Projects    







Aliens: Colonial Narratives Through Plant Migration
June 1 – 23, 2024
PS122 Gallery, New York











Aliens: Colonial Narratives Through Plant Migration
Artists: Adam Vackar, Supermrin
Curator: Isabella Indolfi
Exhibition Dates: June 1 – 23, 2024


This exhibition traces the movement of Giant Hogweed across geographies, histories, and systems of control. Originally introduced to Europe in the 19th century as an ornamental curiosity through colonial botanical networks, the plant gradually shifted from object of admiration to target of eradication. Today, it occupies marginal zones: edges of highways, industrial sites, abandoned land, spaces shaped less by intention than by neglect. The work follows these trajectories through film, photography, and sculptural installations, approaching the plant as a carrier of layered political and historical narratives. Campaigns for its removal reveal how categories such as “invasive,” “illegal,” or “undesirable” are constructed and enforced across both ecological and social domains.

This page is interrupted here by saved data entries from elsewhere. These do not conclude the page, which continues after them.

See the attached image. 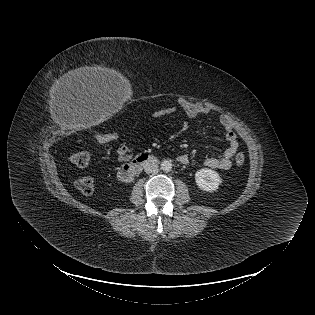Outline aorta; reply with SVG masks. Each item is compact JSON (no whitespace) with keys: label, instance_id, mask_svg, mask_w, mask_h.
I'll list each match as a JSON object with an SVG mask.
<instances>
[{"label":"aorta","instance_id":"aorta-1","mask_svg":"<svg viewBox=\"0 0 315 315\" xmlns=\"http://www.w3.org/2000/svg\"><path fill=\"white\" fill-rule=\"evenodd\" d=\"M160 166H161V169L163 171H171V169H172V162H171V160H163L161 162Z\"/></svg>","mask_w":315,"mask_h":315}]
</instances>
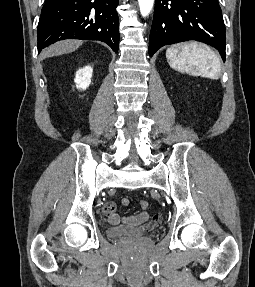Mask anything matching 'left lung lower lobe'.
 I'll list each match as a JSON object with an SVG mask.
<instances>
[{"label":"left lung lower lobe","instance_id":"0a47b994","mask_svg":"<svg viewBox=\"0 0 255 287\" xmlns=\"http://www.w3.org/2000/svg\"><path fill=\"white\" fill-rule=\"evenodd\" d=\"M149 55L164 45L196 40L215 47L225 61V25L218 0H155Z\"/></svg>","mask_w":255,"mask_h":287}]
</instances>
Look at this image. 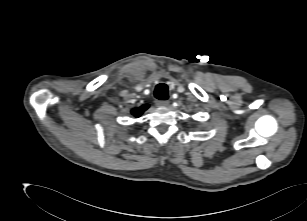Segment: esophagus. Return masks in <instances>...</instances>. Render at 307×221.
<instances>
[{
	"label": "esophagus",
	"instance_id": "34e87169",
	"mask_svg": "<svg viewBox=\"0 0 307 221\" xmlns=\"http://www.w3.org/2000/svg\"><path fill=\"white\" fill-rule=\"evenodd\" d=\"M155 104L158 107H166V106L169 105V101H167V100H156Z\"/></svg>",
	"mask_w": 307,
	"mask_h": 221
}]
</instances>
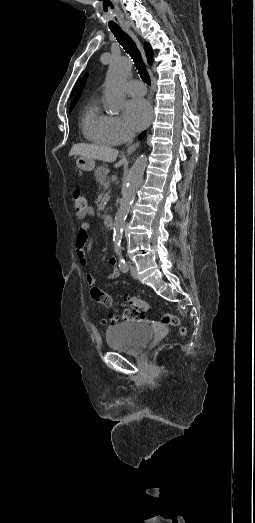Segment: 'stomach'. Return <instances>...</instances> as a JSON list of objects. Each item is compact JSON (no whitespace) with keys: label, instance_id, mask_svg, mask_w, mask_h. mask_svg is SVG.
I'll return each instance as SVG.
<instances>
[{"label":"stomach","instance_id":"obj_1","mask_svg":"<svg viewBox=\"0 0 255 523\" xmlns=\"http://www.w3.org/2000/svg\"><path fill=\"white\" fill-rule=\"evenodd\" d=\"M76 166L79 168V170H85V172H91V170H94L95 168V162L94 160H86V158H77L76 160Z\"/></svg>","mask_w":255,"mask_h":523}]
</instances>
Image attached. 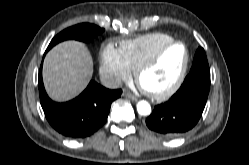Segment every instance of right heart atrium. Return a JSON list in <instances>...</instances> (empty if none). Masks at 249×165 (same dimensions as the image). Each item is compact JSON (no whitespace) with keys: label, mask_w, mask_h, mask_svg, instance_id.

Alongside this, a series of objects operates as a kind of field diary. Records of searching for and encountering the plant. Materials found in the forest and its surroundings are transformed through electrolysis, gradually covered with a thick layer of copper. Their status shifts from marginal organic residue to sculptural form: stabilized, recontextualized, carrying meaning, with an extended temporal horizon of decay. The exhibition unfolds more as a set of conditions than a fixed narrative. Where plants are not passive elements of landscape, a mere backdrop to human history, but active participants in shaping the environments, conflicts, and imaginaries we inhabit.